MSACL 2023 Abstract

Analytical Method for the Separation of Isobaric Isomers of Delta 8, 9 and 10 THC and Carboxy THC Metabolites Spiked into in Synthetic Urine Utilizing LC-MS TQ Andre Szczesniewski Agilent Technologies Inc., Wood Dale, IL Andrzej Szczesniewski, MS (Presenter) Agilent Technologies

Presenter Bio: Graduated from University of Illinois in Champaign with master degree in Food Science. Working for over 30 years in the instrumentation industry as the applications chemist. Specializing in development and implementation of LC-MS applications for the clinical research. Expert knowledge in chromatography (from nano to preparative scale) and mass spectrometry (Single and Triple Quadruple, Ion Trap, Time of Flight and QTOF) with extensive practical knowledge in areas of small and large molecules, quantitation, proteomics, metabolites identification, forensics, clinical, toxicology, food and environmental analysis.

Background:
This work outlines a highly sensitive, specific, and fast LC/MS/MS analytical method that was developed for the separation and quantitation if isobaric isomer of delta 8, 9 and 10 THC and carboxy THC. The described analytical method achieves high analytical sensitivity and is capable of quantitating analytes over a wide dynamic range.

Methods:
An Agilent 6495 triple quadrupole mass spectrometer with Jet Stream technology in positive electrospray mode and an Agilent Infinity II 1290 UHPLC system were utilized for this analysis.
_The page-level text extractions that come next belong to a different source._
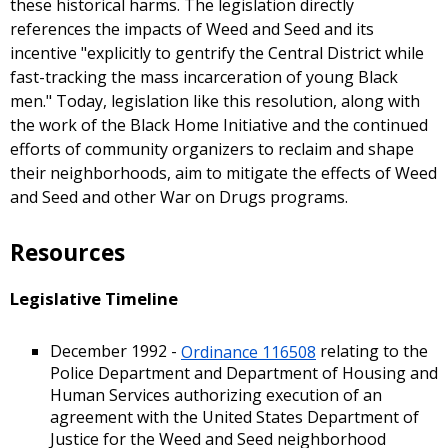
these historical harms. The legislation directly
references the impacts of Weed and Seed and its
incentive "explicitly to gentrify the Central District while
fast-tracking the mass incarceration of young Black
men." Today, legislation like this resolution, along with
the work of the Black Home Initiative and the continued
efforts of community organizers to reclaim and shape
their neighborhoods, aim to mitigate the effects of Weed
and Seed and other War on Drugs programs.
Resources
Legislative Timeline
December 1992 -
Ordinance 116508
relating to the
Police Department and Department of Housing and
Human Services authorizing execution of an
agreement with the United States Department of
Justice for the Weed and Seed neighborhood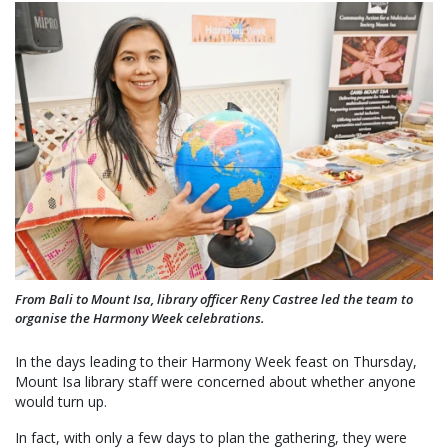
From Bali to Mount Isa, library officer Reny Castree led the team to
organise the Harmony Week celebrations.
In the days leading to their Harmony Week feast on Thursday,
Mount Isa library staff were concerned about whether anyone
would turn up.
In fact, with only a few days to plan the gathering, they were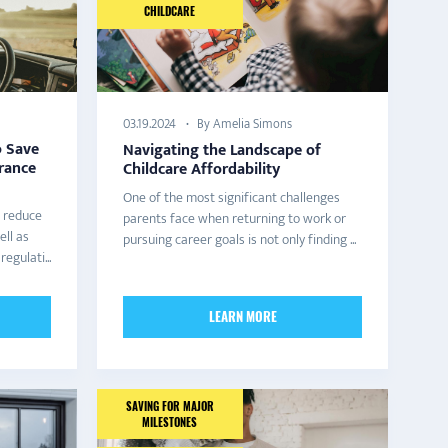
CHILDCARE
By Amelia Simons
03.19.2024
o Save
Navigating the Landscape of
rance
Childcare Affordability
One of the most significant challenges
 reduce
parents face when returning to work or
ell as
pursuing career goals is not only finding ...
egulati...
LEARN MORE
SAVING FOR MAJOR
MILESTONES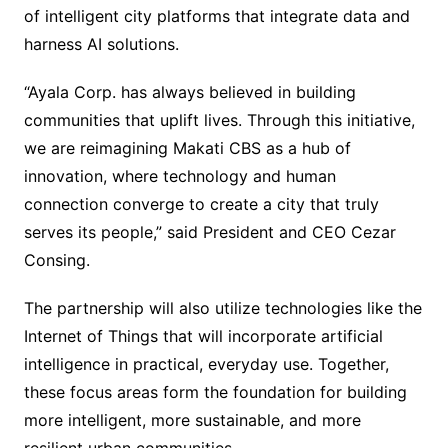
of intelligent city platforms that integrate data and
harness AI solutions.
“Ayala Corp. has always believed in building
communities that uplift lives. Through this initiative,
we are reimagining Makati CBS as a hub of
innovation, where technology and human
connection converge to create a city that truly
serves its people,” said President and CEO Cezar
Consing.
The partnership will also utilize technologies like the
Internet of Things that will incorporate artificial
intelligence in practical, everyday use. Together,
these focus areas form the foundation for building
more intelligent, more sustainable, and more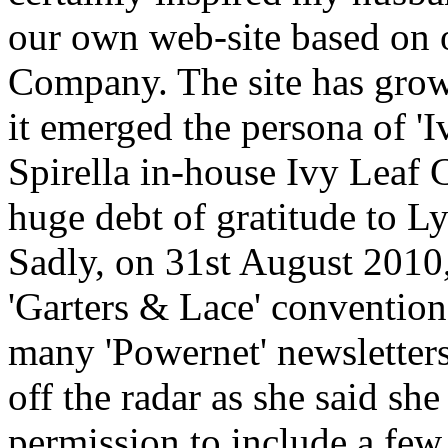
our own web-site based on 
Company. The site has grow
it emerged the persona of 'I
Spirella in-house Ivy Leaf 
huge debt of gratitude to Ly
Sadly, on 31st August 2010
'Garters & Lace' convention
many 'Powernet' newsletter
off the radar as she said s
permission to include a few 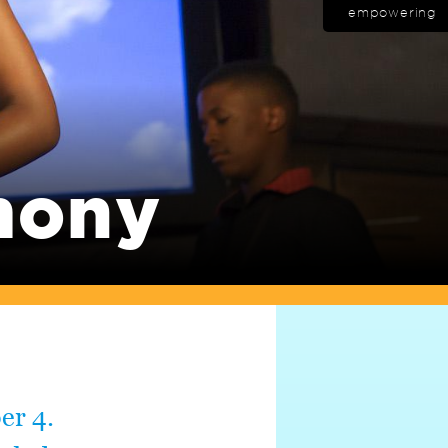
empowering
mony
er 4.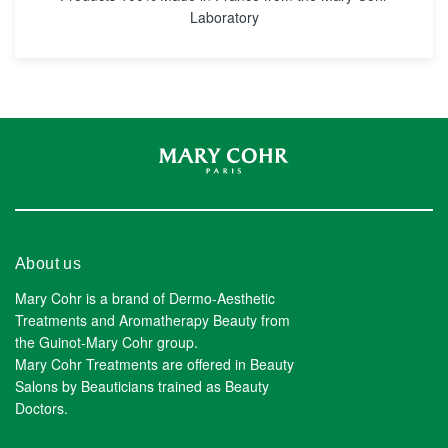
Laboratory
About us
Mary Cohr is a brand of Dermo-Aesthetic
Treatments and Aromatherapy Beauty from
the Guinot-Mary Cohr group.
Mary Cohr Treatments are offered in Beauty
Salons by Beauticians trained as Beauty
Doctors.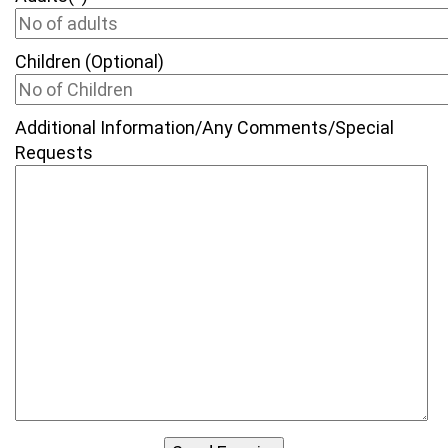
Children (Optional)
Additional Information/Any Comments/Special
Requests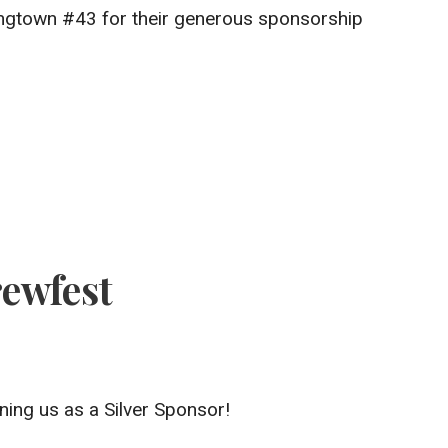
angtown #43 for their generous sponsorship
ewfest
ning us as a Silver Sponsor!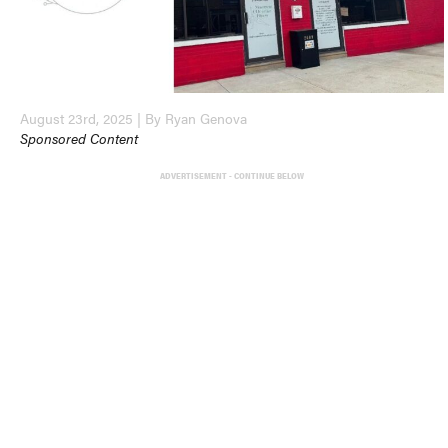
August 23rd, 2025 | By Ryan Genova
Sponsored Content
ADVERTISEMENT - CONTINUE BELOW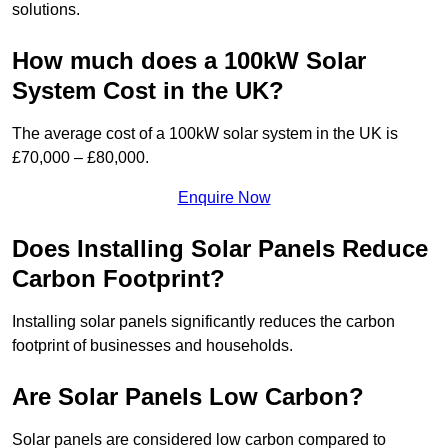
solutions.
How much does a 100kW Solar
System Cost in the UK?
The average cost of a 100kW solar system in the UK is
£70,000 – £80,000.
Enquire Now
Does Installing Solar Panels Reduce
Carbon Footprint?
Installing solar panels significantly reduces the carbon
footprint of businesses and households.
Are Solar Panels Low Carbon?
Solar panels are considered low carbon compared to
Standards spiked into urine were used for the analysis isobaric isomers. Various columns were evaluated and a Poroshell 120 EC-C18 100 x 2.1 mm, 1.9 um with a water:methanol mixture containing 0.01% Formic Acid and 5 mM Ammonium Formate gradient achieved chromatographic separation in less than 8.0 minute gradient. Quantitative analysis was performed using multiple reaction monitoring (MRM) transition pairs for each analyte and internal standards.

Results:
Good linearity and reproducibility were obtained with a concentration range from 100 pg/ml to 1000 ng/ml for all analytes with a coefficient of variation >0.995 for all sample preparation and chromatographic techniques. Excellent reproducibility was observed for all analytes (CV < 10%) for all techniques and configurations.

Conclusion:
A fast, sensitive, simple, specific, and accurate analytical LC/MS/MS method was developed and verified for the simultaneous measurement of delta 8, 9 and 10 THC and Carboxy THC metabolite spiked into synthetic urine. Future work will include testing different matrixes and checking for interferences that may impact the quantitation of any of the compounds in the analytical method.